■ **Instructions to follow**: Each line of the listing, apart from the pictures, is to be printed exactly.

■ **Dataset content**:
--*--

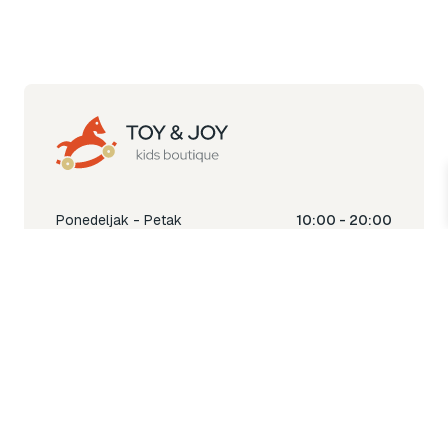
Ponedeljak - Petak
10:00 - 20:00
Subota
10:00 - 18:00
Nedjelja
Ne radimo
Toy & Joy shop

--*--

■ **Worked solution**:
Ponedeljak - Petak
10:00 - 20:00
Subota
10:00 - 18:00
Nedjelja
Ne radimo
Toy & Joy shop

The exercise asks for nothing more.